The Common may be pretty, but that doesn’t mean that it isn’t dangerous. During your inward excursions, you’ll inevitably encounter plenty of creatures known as demons. Contrary to their name, demons aren’t actually evil. Much like each area within the Common, demons are just a product of human emotion. Unfortunately, while they aren’t necessarily malevolent, they are territorial. And, because you’re constantly marching around on their territory, they’ve got a bone to pick with you.

If  exploration is similar to the Atelier games, then combat is… also similar to the Atelier games. Blue Reflection‘s turn-based combat system is very straightforward, so Gust fans should feel right at home on the battlefield. That being said, there are a few differences. Along with their individual bars, your party shares an Ether Gauge. Acting as a “collective MP bar” or sorts, the Ether Gauge can be used to provide passive bonuses to your party in-between turns. Additionally, you can use the Ether Gauge to go into Overdrive, allowing you to act several times at once. The Ether Gauge is incredibly helpful, but it’s also depleted very easily. The fact that you need to carefully manage Ether adds a nice, extra layer of strategy to combat which, depending on how over-leveled you are, can quickly become easy.

Most of the combat difficulty comes in with the Sephira — the big, bad, bosses of Blue Reflection. And I’ve got to say, that out of all of the bosses that I’ve fought throughout all of the video games that I’ve played this year, the Sephira are some of the coolest. Sephira battles are always multi-tier affairs, with each of the Sephira featuring unique attack patterns and multiple parts that, when broken, give the players a big advantage. Sephira also each display an exquisite amount of artistic detail, and each come with their own battle theme — some of which have become my new all-time favorite tracks for 2017. These guys are worth fighting for the aesthetics alone. I’m not joking.

You’re not alone during Sephira fights, either! Well, I guess you’re never alone during them because you have three characters. But you’re even less alone! During Sephira fights, Hinako, Yuzu, and Lime can receive backup from the girls that you’ve befriended by assigning them to each character’s team. Each teammate has a different method of support, including attacks, buffs, and heals. You can also chain skills consecutively, allowing you to turn the tide of battle when you need it the most.

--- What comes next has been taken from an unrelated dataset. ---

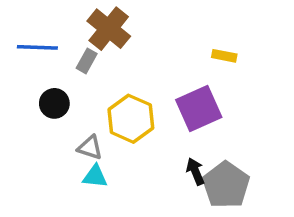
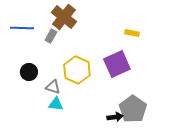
black circle: (54, 103) -> (29, 72), moved
black arrow: (195, 171) -> (115, 117), moved, turned 105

Much like its protagonist Hinako, Blue Reflection falters a bit here and there. But that doesn’t stop it from being a great game. I very much enjoyed my time with Blue Reflection. This game has some serious potential as a series, and I’m excited to see if Gust will take it anywhere. Blue Reflection may not be the most groundbreaking game to have come out this year (although its soundtrack is a top contender for best OST of 2017!), but it’s still very much worth any JRPG fan’s time — especially if you’re sweet on Gust.